Tuesday, 1 October 2013

Politicians – solving yesterday’s problems today




So we will get a plastic bag tax? Wow, big deal!

The sheer quantity of rubbish strewn around our countryside is something that has long annoyed me. Plastic bags being a particular bugbear, some roadways being strewn with them on the verges, some in the hedgerows and often bags flapping around in the trees. Yet in recent years, although the level of litter has not improved, there are fewer plastic bags in evidence. The biggest plastic bag problem has now become dog mess bags, which some dog owners use to collect the poo then for some strange reason use to decorate trees along footpaths.

I tend to avoid using plastic bags in most circumstances but occasionally they are useful, an unplanned purchase or to buy something that could spill like some DIY materials. I then reuse them for a while before finally relegating them to rubbish sacks, especially for ‘dirty’ rubbish in the garage. Yesterday was one occasion, when I went to get a Sunday paper only to have the heavens open with a torrential rainstorm – so I had a plastic bag rather than get home with a block of papier mâché.

Reading the bag was quite instructive. It says that “Over 20% of the material in this biodegradable bag is from a renewable source” It also says it’s recyclable and biodegradable to ISO14855 standard. Well, perhaps that’s not environmentally perfect, but it’s better than most of the packaging around the shop products themselves. If I were to simply throw it away it wouldn’t hang around on my garden hedge for 1000 years.

On getting home I pulled out a few more bags from my garage rubbish stash. Yes, recyclable, yes biodegradable. Next one, yes recyclable and biodegradable. The next one was a French one – Catena, a DIY/houseware shop in Normandy. Recyclable, indeed it is, and biodegradable, with a nice cheerful message explaining how the bag is 100% ‘fragmentable’ by light and heat.

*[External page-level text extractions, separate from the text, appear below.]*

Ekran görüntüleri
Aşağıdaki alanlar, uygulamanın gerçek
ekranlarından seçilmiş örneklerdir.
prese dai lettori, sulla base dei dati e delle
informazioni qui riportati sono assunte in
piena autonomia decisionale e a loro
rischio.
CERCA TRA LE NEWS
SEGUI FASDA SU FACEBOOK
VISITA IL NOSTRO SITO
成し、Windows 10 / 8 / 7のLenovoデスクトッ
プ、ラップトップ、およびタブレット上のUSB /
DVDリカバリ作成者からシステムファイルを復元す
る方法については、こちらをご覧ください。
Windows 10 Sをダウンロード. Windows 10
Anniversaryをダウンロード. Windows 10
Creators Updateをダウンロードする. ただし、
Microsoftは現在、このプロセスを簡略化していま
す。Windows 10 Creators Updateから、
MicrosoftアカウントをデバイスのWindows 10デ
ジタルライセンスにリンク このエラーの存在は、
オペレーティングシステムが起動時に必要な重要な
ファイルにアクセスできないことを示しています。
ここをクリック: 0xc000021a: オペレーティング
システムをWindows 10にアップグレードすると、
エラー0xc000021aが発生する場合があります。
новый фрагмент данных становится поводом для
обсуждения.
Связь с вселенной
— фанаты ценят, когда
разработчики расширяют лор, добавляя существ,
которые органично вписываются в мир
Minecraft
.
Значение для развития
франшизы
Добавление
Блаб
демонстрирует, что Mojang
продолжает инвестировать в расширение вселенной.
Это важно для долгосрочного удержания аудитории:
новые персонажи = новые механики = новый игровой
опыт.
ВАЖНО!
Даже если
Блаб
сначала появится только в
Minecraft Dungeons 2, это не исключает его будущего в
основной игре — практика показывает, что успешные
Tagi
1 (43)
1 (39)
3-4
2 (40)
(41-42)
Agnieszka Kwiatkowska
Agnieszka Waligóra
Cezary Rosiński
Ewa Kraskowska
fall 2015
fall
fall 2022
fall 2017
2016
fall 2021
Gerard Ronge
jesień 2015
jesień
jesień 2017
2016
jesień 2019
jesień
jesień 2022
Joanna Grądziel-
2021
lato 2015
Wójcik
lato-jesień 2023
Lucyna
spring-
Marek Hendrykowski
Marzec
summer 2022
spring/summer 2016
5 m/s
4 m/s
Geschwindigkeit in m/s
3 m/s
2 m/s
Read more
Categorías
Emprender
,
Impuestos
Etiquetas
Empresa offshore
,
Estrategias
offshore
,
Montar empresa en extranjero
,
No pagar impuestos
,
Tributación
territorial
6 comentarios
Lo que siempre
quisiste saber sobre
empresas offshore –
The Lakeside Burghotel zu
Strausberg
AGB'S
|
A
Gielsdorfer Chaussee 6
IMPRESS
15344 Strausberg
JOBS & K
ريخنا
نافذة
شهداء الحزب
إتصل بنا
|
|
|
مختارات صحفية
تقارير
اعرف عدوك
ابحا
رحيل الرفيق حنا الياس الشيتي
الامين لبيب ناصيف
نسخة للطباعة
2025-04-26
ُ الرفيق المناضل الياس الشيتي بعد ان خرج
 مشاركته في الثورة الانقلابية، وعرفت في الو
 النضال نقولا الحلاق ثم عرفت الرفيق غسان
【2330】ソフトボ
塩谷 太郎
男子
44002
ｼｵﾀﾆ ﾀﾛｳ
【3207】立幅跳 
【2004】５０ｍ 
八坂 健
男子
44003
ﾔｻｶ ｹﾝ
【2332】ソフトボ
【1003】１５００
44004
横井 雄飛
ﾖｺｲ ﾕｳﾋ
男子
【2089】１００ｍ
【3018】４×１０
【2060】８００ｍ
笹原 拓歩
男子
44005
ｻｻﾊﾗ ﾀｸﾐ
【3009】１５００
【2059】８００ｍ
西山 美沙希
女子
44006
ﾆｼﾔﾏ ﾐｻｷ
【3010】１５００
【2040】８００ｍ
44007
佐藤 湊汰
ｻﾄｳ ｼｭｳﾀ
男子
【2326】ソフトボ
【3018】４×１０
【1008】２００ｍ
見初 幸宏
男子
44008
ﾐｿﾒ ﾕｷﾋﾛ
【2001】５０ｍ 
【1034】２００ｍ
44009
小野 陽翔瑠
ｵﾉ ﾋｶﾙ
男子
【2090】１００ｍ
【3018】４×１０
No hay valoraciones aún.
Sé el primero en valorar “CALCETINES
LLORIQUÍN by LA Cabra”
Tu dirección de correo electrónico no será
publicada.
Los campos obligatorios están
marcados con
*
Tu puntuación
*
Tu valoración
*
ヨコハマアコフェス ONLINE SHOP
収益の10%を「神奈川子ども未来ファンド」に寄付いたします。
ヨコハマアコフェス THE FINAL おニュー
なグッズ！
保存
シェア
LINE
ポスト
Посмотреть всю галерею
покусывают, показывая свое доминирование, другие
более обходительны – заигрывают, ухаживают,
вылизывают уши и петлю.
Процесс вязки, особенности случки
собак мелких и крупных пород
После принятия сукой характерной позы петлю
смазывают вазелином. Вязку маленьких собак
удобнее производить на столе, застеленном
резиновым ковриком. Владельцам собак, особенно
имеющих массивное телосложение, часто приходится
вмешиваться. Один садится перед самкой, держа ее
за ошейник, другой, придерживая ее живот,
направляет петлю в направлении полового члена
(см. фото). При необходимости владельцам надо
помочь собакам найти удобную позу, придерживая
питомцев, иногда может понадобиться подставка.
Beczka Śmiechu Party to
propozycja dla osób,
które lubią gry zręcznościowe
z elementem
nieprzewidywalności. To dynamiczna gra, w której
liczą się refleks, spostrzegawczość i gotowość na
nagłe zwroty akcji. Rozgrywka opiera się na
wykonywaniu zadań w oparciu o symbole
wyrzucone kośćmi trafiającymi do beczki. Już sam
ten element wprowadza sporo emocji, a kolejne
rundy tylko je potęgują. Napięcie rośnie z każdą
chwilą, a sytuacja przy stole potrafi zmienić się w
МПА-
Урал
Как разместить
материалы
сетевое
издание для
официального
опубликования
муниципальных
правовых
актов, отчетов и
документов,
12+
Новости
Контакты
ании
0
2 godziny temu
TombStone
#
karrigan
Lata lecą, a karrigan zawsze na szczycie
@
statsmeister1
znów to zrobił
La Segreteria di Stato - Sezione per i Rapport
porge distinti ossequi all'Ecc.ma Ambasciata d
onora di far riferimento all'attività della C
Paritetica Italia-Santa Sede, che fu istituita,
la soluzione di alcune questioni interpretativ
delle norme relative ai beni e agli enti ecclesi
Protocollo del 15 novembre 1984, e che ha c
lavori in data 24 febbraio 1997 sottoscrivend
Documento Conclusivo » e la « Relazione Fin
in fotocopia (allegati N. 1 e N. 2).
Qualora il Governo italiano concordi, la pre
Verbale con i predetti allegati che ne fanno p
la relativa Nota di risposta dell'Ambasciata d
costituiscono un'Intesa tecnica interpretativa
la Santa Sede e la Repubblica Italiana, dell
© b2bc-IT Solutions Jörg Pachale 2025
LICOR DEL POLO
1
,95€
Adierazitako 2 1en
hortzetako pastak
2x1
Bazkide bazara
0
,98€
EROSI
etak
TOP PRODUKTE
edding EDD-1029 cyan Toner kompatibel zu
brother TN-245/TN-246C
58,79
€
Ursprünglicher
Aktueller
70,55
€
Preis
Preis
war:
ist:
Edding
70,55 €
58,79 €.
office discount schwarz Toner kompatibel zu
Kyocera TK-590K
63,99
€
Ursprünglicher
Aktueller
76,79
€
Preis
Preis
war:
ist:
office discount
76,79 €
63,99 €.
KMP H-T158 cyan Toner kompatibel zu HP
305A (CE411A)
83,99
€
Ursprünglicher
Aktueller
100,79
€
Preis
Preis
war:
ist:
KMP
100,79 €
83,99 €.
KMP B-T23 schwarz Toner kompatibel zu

So why do we suddenly now require a plastic bag tax? It’s not as though it will only apply to non-degradable bags and encourage degradable ones – which would make at least some sense. It will of course cause increased use of paper bags – which require more energy to make and are less useful because they are not rainproof. It will increase the sales of manufactured bags for waste bin liners which are thicker, more material and energy intensive and only get used once.

As is all too frequently the case our politicians see a problem late then come up with a solution which we have to pay for and which will make things worse, in this case by failing to promote biodegradability and causing people to adopt more environmentally costly and damaging solutions.